Try it:
Nothing outside the range below should be printed. Output exactly the lines from the line with "Jastrebarsko Stare Slike" to the line with "ン」や「図解化」では個々の構成要素間の関係性が整理さ", both included.

# # # # #

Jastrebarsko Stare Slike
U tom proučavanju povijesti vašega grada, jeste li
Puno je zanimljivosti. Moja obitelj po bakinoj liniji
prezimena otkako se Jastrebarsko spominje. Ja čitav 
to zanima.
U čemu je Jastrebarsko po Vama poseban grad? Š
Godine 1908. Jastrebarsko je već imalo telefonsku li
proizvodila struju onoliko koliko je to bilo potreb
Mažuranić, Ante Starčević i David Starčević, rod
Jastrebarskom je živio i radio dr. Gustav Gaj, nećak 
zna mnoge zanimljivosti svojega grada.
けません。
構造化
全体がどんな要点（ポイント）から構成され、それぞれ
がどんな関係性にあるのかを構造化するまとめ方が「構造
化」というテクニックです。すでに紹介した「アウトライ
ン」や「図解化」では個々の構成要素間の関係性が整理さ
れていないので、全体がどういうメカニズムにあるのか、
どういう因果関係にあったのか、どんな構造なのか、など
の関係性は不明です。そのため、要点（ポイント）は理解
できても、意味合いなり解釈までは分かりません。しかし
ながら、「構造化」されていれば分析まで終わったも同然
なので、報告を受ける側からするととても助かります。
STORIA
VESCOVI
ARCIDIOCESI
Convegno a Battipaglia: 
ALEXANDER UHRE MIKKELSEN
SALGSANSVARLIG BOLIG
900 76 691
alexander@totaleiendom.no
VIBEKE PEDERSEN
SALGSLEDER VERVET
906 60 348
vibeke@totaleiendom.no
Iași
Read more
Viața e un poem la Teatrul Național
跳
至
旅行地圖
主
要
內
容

# # # # #

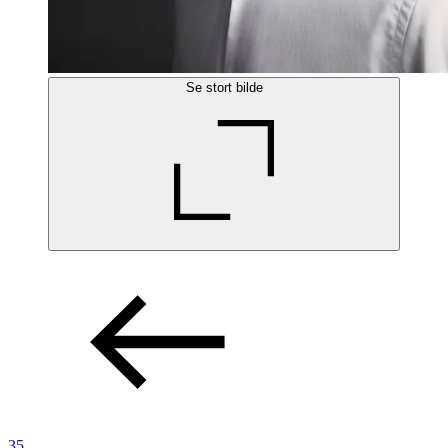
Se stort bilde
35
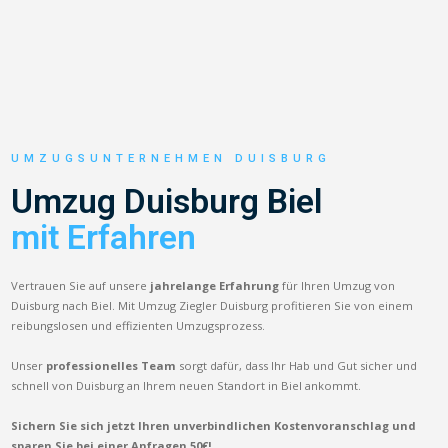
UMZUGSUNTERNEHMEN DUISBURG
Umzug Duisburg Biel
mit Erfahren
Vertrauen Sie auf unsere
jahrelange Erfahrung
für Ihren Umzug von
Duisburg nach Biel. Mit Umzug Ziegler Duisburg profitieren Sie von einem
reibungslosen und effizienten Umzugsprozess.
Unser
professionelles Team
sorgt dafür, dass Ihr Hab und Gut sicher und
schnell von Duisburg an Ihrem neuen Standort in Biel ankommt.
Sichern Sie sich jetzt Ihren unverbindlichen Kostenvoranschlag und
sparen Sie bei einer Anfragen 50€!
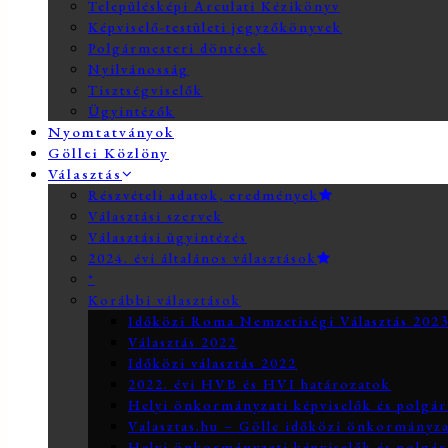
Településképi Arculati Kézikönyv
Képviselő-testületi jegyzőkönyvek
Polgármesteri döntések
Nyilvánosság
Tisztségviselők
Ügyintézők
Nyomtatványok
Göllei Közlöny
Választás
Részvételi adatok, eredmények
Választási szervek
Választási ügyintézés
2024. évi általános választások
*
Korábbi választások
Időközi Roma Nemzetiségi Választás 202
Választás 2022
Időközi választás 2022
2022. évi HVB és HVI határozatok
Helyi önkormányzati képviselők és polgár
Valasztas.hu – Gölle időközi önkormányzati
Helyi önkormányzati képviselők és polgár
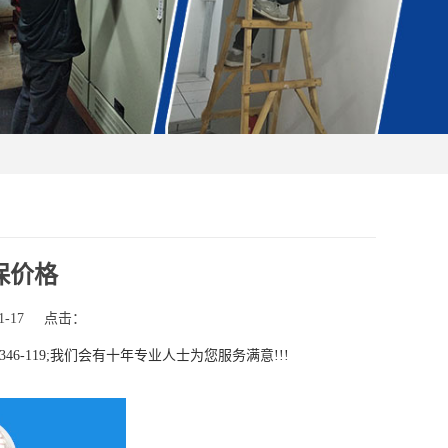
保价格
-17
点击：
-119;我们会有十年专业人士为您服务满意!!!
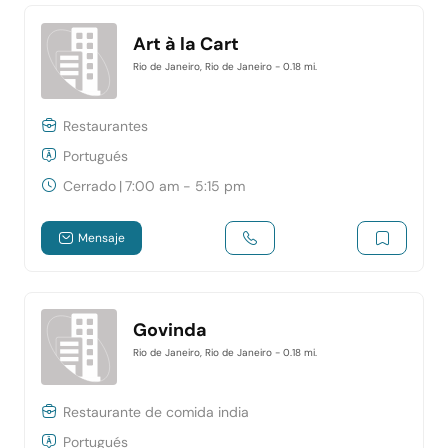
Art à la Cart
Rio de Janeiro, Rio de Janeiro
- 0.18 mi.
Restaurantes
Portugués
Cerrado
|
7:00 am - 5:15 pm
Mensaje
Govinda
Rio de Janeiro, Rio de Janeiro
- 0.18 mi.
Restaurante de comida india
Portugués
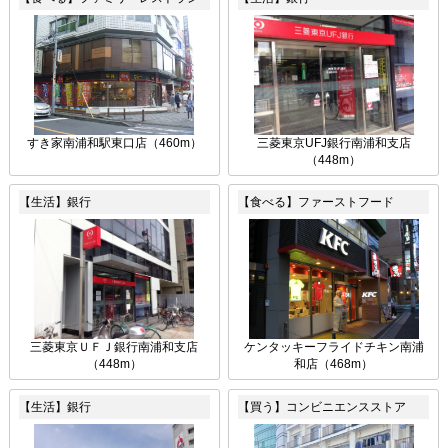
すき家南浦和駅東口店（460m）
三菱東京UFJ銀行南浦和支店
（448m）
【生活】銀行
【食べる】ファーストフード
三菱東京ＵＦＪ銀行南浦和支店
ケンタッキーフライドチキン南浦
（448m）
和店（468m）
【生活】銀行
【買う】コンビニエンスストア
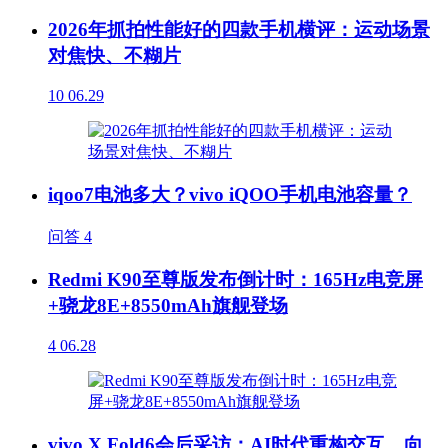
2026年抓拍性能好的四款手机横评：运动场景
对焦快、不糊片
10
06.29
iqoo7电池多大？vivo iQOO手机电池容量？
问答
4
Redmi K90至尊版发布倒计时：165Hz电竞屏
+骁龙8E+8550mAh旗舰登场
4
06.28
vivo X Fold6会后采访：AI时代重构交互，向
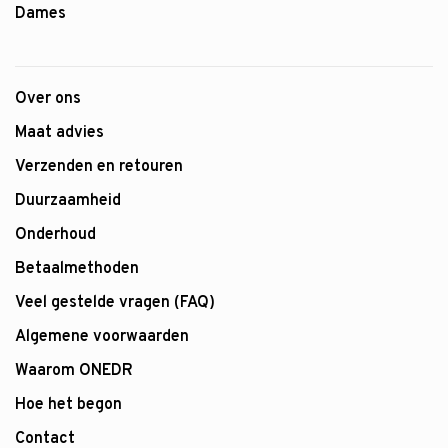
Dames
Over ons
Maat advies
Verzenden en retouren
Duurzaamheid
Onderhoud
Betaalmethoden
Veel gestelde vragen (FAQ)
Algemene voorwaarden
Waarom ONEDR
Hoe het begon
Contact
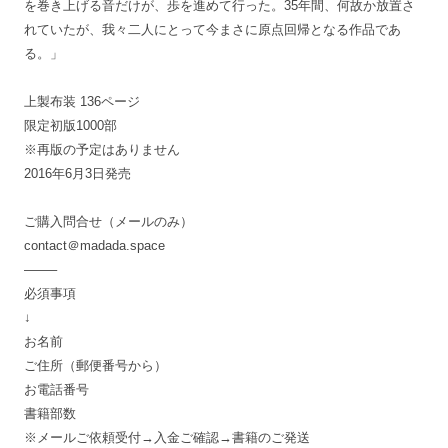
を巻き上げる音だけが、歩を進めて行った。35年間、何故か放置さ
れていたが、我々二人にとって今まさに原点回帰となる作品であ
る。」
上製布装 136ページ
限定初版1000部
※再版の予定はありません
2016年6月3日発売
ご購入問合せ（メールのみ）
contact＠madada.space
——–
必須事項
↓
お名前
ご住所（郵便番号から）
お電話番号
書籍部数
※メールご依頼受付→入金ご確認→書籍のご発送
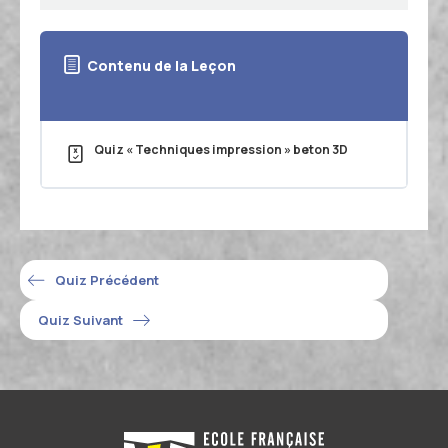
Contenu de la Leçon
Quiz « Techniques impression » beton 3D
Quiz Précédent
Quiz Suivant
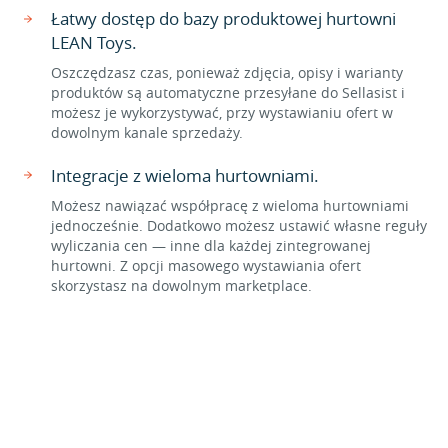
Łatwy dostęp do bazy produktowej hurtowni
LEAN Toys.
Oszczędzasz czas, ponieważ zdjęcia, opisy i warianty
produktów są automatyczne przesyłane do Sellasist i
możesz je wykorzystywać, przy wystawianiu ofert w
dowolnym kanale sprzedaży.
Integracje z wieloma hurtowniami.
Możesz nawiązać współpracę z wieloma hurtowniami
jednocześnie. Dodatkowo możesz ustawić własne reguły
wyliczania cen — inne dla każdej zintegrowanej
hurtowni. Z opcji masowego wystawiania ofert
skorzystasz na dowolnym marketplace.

# # # # #

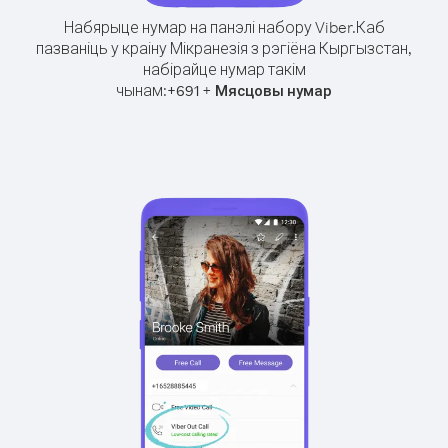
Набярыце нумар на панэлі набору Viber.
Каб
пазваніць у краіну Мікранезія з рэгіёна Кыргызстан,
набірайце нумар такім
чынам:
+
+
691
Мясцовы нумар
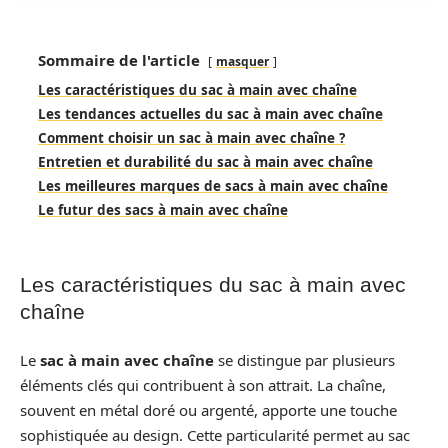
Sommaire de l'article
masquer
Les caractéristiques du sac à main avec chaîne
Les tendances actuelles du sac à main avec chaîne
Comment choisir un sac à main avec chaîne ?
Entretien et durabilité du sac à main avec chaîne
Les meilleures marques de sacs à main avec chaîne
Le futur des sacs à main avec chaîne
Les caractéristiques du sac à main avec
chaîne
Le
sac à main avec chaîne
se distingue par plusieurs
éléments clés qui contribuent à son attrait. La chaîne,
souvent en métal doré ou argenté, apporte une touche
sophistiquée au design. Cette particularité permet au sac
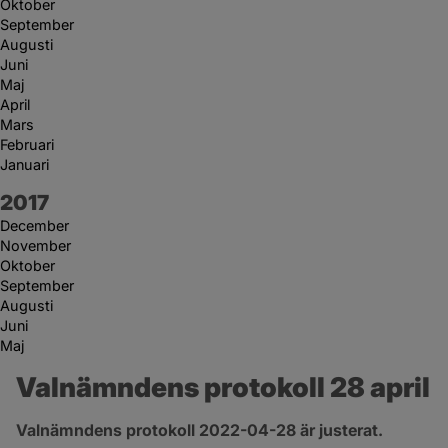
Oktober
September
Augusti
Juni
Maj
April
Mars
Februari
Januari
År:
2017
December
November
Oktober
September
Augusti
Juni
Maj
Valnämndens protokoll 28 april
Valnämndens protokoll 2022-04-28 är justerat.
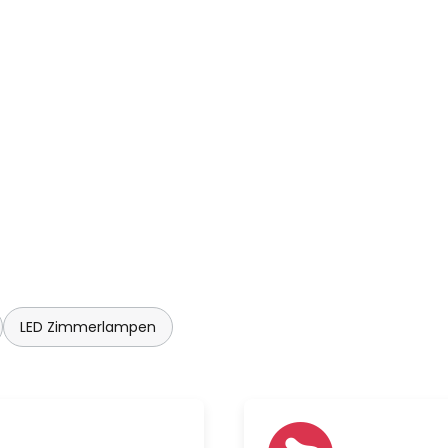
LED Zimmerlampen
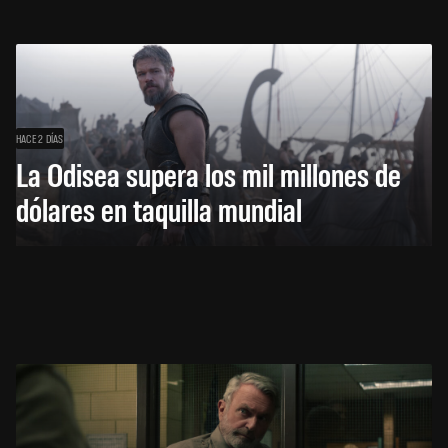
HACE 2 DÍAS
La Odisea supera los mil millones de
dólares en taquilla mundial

# # # # #

Solution to the exercise:
Jastrebarsko Stare Slike
U tom proučavanju povijesti vašega grada, jeste li
Puno je zanimljivosti. Moja obitelj po bakinoj liniji
prezimena otkako se Jastrebarsko spominje. Ja čitav 
to zanima.
U čemu je Jastrebarsko po Vama poseban grad? Š
Godine 1908. Jastrebarsko je već imalo telefonsku li
proizvodila struju onoliko koliko je to bilo potreb
Mažuranić, Ante Starčević i David Starčević, rod
Jastrebarskom je živio i radio dr. Gustav Gaj, nećak 
zna mnoge zanimljivosti svojega grada.
けません。
構造化
全体がどんな要点（ポイント）から構成され、それぞれ
がどんな関係性にあるのかを構造化するまとめ方が「構造
化」というテクニックです。すでに紹介した「アウトライ
ン」や「図解化」では個々の構成要素間の関係性が整理さ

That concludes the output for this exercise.